Gebetbuch der Markgräfin von Brandenburg
Abbildung 4:
Codex Durlach 2: Gebetbuch der Markgräfin von Brandenburg, 1520, Jesus und die zu Boden gestürzten Soldaten

Das Jahr 1520 brachte für Kunigundes Mutter Susanna aufreibende Zeiten. Zu Jahresbeginn stellte die Markgräfin ihre erneute Schwangerschaft fest. Sicher wird sich das Paar nach der Geburt der Tochter Maria im Herbst zuvor einen Thronfolger gewünscht haben. Für die noch dreiköpfige Familie wurde nach Auskunft der Handschrift selbst im März 1520 die Herstellung des Gebetbuches in Angriff genommen.

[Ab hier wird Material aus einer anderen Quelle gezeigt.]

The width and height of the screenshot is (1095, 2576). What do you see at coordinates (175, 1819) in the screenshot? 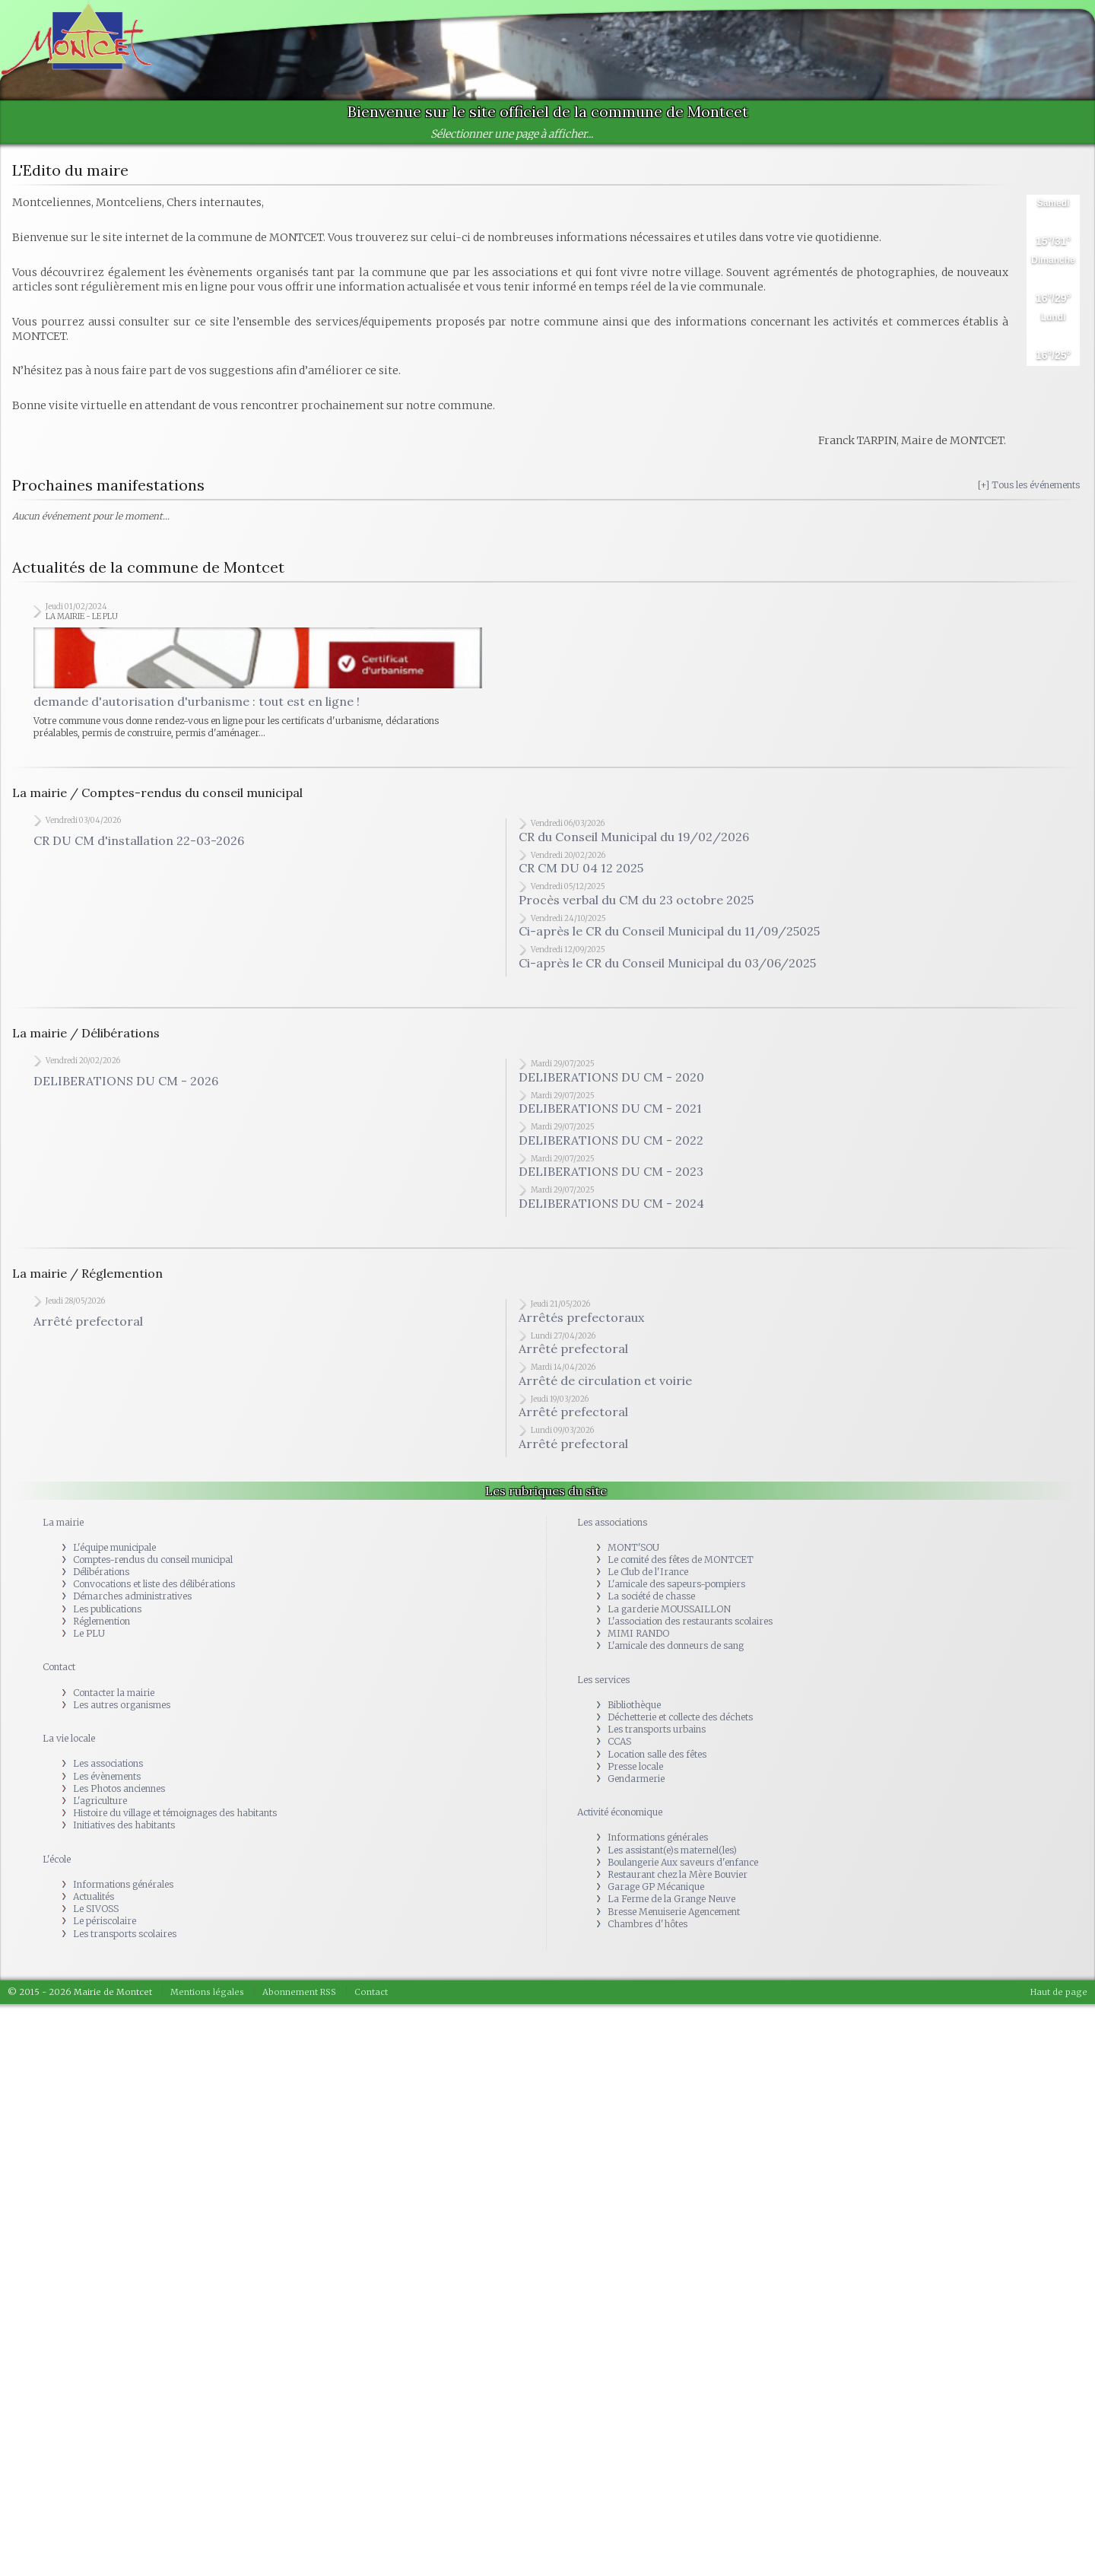
I see `Histoire du village et témoignages des habitants` at bounding box center [175, 1819].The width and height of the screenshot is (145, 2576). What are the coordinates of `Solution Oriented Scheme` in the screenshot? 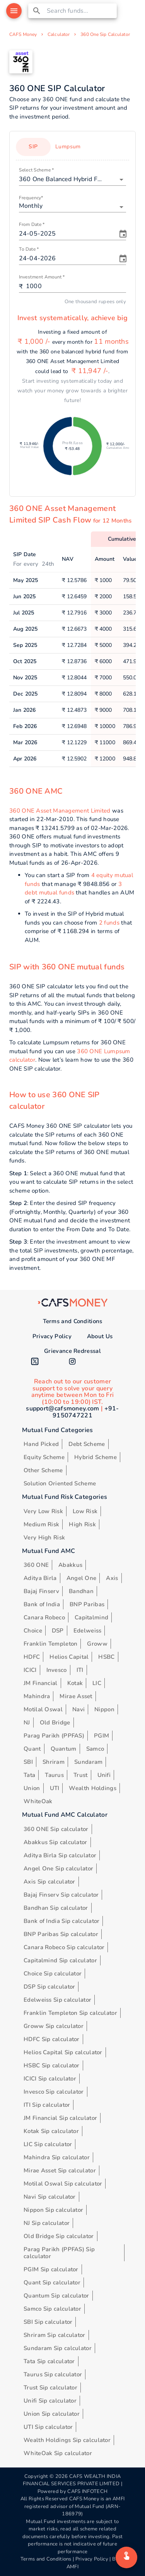 It's located at (60, 1483).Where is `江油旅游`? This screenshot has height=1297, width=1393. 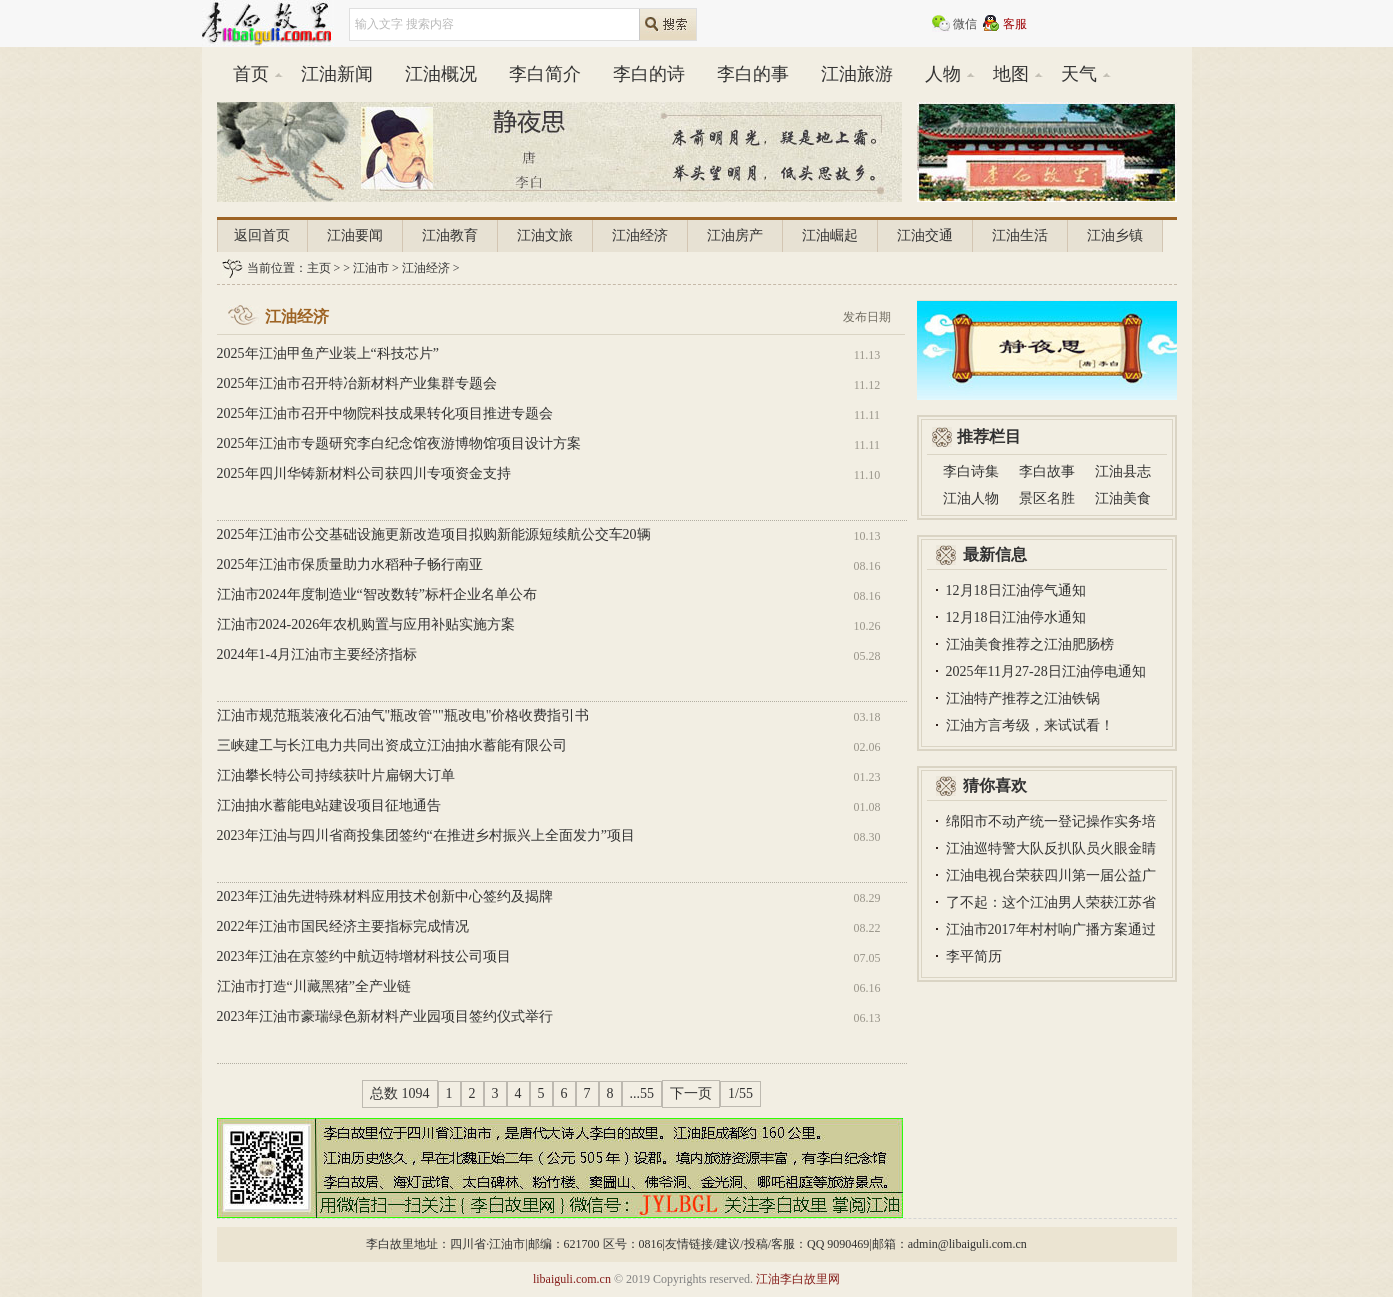 江油旅游 is located at coordinates (857, 74).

Laut dem Zeugnis der Familieneinträge in der Handschrift wurde fünf Monate später jedoch die zweite Tochter Katharina am 30.8.1520 geboren.

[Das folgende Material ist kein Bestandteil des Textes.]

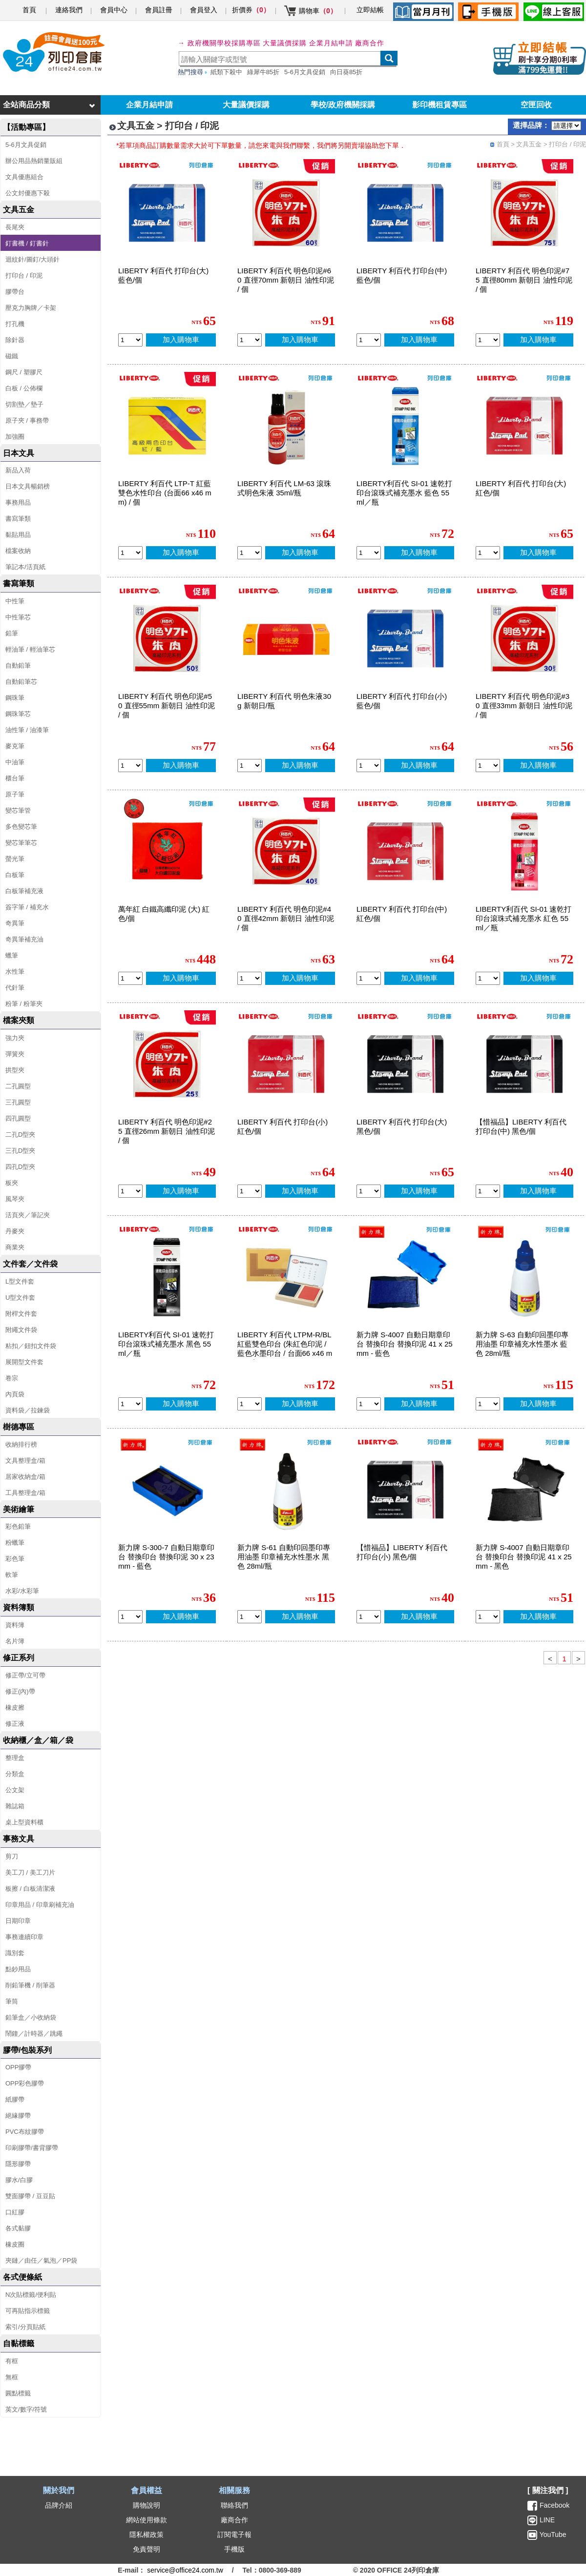 This screenshot has width=586, height=2576. I want to click on 首頁, so click(29, 10).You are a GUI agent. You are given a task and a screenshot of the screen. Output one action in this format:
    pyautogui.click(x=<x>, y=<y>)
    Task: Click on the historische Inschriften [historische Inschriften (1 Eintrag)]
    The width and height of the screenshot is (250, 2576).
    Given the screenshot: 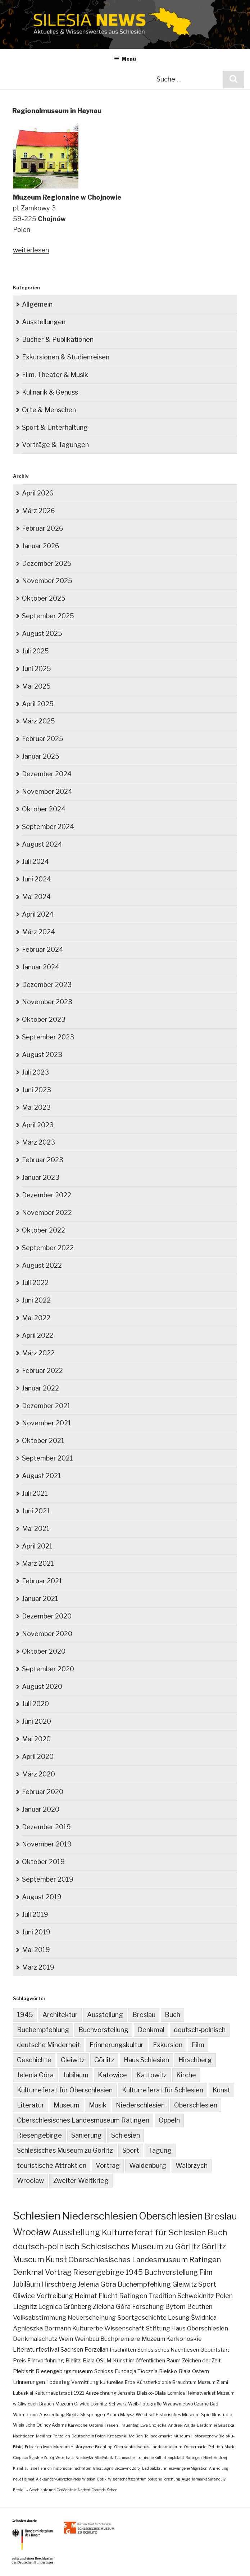 What is the action you would take?
    pyautogui.click(x=72, y=2468)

Der heiß ersehnte Sohn, Albrecht, kam erst im Jahre 1522 zur Welt. Von den Zeitgenossen wurde er wegen seiner Charaktereigenschaften früh nach dem Griechen Alkibiades benannt, den auch sein Lehrer Sokrates nicht zu zügeln vermochte. Markgraf Albrecht Alkibiades von Brandenburg-Kulmbach hat als "fürstlicher Mordbrenner" ein besonders negatives Bild seiner Persönlichkeit in der Geschichte hinterlassen. Er fand in seinen letzten Tagen als politisch völlig Gescheiterter eine Zufluchtsstätte bei seinem badischen Schwager Karl und seiner Schwester Kunigunde, wo er 1557 in Pforzheim verstarb. Der letzte familiengeschichtliche Eintrag im Karlsruher Gebetbuch hält den Tod des knapp 35jährigen fest, der in der Pforzheimer Stifts- und Schlosskirche St. Michael begraben wurde. Die badische Verwandtschaft Albrechts muss sich noch bemüht haben, aus dem "Saulus" einen "Paulus" zu machen. So gilt er in Quellen des 18. Jahrhunderts sogar als Autor eines geistlichen Liedes "Was mein Gott will, das gescheh allzeit", welches er in seinen letzten Lebenstagen im Badischen verfasst haben soll.

Putten streiten um den Brei
Abbildung 5: Putten streiten um den Brei.
Badische Landesbibliothek, Gebetbuch der Markgräfin von Brandenburg, Codex Durlach 2.

Das Gebetbuch Susannas von Brandenburg ist ein besonders intimes Dokument der markgräflichen Familie. Die Wünsche des jungen Paares, Susannas Hoffnungen und Ängste als Schwangere und junge Mutter, werden in Miniaturen und Texten greifbar. So enthält die Handschrift, wohl auf besonderen Wunsch Susannas hin, ein Gebet um Beistand für Schwangerschaft und Entbindung und um ein gesundes, wohlgestaltetes Kind. Stellvertretend wird Margaretha angerufen, die Patronin der Schwangeren. Dem Betrachter des Kodex begegnet auf vielen Pergamentblättern Kinderspiel, und zwar in Gestalt der sich auf den Randleisten tummelnden Putten. Sie tanzen beim Flötenspiel, streiten sich um ihren Brei (Abb. 5), reiten auf dem Steckenpferd und ahmen in vielfältiger anderer Weise die Erwachsenenwelt nach.

Dr. Ute Obhof

Erschienen in: Blick in die Geschichte.